Defendant-appellant, represented by counsel, entered a plea of guilty in the municipal court to one count of issuing checks without sufficient funds. Count two was dismissed. Defendant, in propria persona, appealed from the judgment rendered in the superior court, denying probation and committing him to the California Institution for Men at Chino. He requested the appointment of counsel on appeal, and counsel who represented him in the superior court and at the preliminary examination was appointed. He filed a memorandum in lieu of an opening brief. Therein he reviews the facts and contentions attempted to be raised by defendant, i. e., that in correspondence with defendant, defendant proposes as the grounds for his appeal: (1) that count two of the complaint in the municipal court incorrectly alleged that defendant did ‘wilfully, with intent to defraud Verna Jones, an individual, and Mr. and Mrs. Willard Jones, doing business as Helix Liquor,’ when in fact he gave the check to Mr. Willard Jones and did not see Mrs. Jones at that time; (2) that this check was made by Willard Jones and merely signed by defendant and that said check was given in exchange for an NSF check which defendant had previously negotiated to Mr. Jones and thus no money or goods were received at that time; (3) that the court which imposed sentence upon defendant was prejudiced by his prior record and was in effect sentencing him for his past crime for which he had ‘paid his debt to society’ and accordingly the court erred in denying him probation; (4) that the plea of guilty was obtained by promise and coercion.

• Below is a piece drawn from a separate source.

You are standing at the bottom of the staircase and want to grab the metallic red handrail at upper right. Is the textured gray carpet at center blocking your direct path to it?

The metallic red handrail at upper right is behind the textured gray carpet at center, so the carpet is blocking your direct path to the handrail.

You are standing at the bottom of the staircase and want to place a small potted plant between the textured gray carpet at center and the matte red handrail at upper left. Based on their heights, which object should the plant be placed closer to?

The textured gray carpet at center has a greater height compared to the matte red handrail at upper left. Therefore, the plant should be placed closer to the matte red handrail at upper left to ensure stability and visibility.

Counsel for defendant properly concedes that count two was dismissed and accordingly any claimed defect in it was immaterial; that any such claimed defect in count one would be immaterial where he had entered a plea of guilty to the charge. Furthermore, a judgment entered on a plea of guilty is not appealable on the merits; irregularities not going to the jurisdiction or legality of the proceedings will not be reviewed. (Stephens v. Toomey, 51 Cal.2d 864, 865, 338 P.2d 182.) See also People v. Dysart, 39 Cal.App.2d 287, 102 P.2d 1091.)
An accused desiring consideration of a question of fact surrounding the commission of a crime should not plead guilty, but should stand trial and appeal from the judgment if convicted. (Berg v. United States, 9 Cir., 176 F.2d 122.) In the consideration of the application for probation, the court has the authority to consider the prior record of a defendant. Probation is not a matter of right. (People v. Johnson, 9 Cal.App. 233, 98 P. 682; Pen.Code § 1203.)

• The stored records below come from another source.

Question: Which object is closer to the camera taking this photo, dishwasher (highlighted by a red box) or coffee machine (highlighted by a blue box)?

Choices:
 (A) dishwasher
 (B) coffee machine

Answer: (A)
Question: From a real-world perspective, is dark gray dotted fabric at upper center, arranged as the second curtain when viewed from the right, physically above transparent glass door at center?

As to the fourth complaint, the attorney for defendant emphatically states that at no time did he represent to defendant, directly or by implication, that probation had been arranged or would be granted if a plea of guilty was entered; that in his first conference with defendant, defendant indicated that, through discussion with other inmates of the jail, it was the practice for the court to give only ‘county time’ on a plea of guilty in NSF check cases; that defendant indicated that he wished to put himself on the mercy of the court and that he told defendant that there was a possibility of his getting one year or less in the county jail, but that there was no firm policy of the court to so act and that if defendant had any qualms about it he should go to trial on the issue; that neither he nor defendant ever discussed the contemplated plea with the district attorney or any other person employed by the State of California. In his claim, defendant does not designate any person or official who was supposed to have made any of the claimed promises. In People v. Rose, 171 Cal.App.2d 171, 339 P.2d 954, it was even held that assurances of the defendant's own attorney that he ‘would positively be given probation’ were not sufficient to vitiate a plea of guilty.
Appointed counsel has given a fair and understanding approach to the contentions defendant has attempted to raise, and we concur with the conclusion reached that no error appears requiring a reversal of the judgment.
The Attorney General has considered the entire case and points suggested and concluded that there is no meritorious issue to be determined by this court.
GRIFFIN, Presiding Justice.
COUGHLIN and GERALD BROWN, JJ., concur.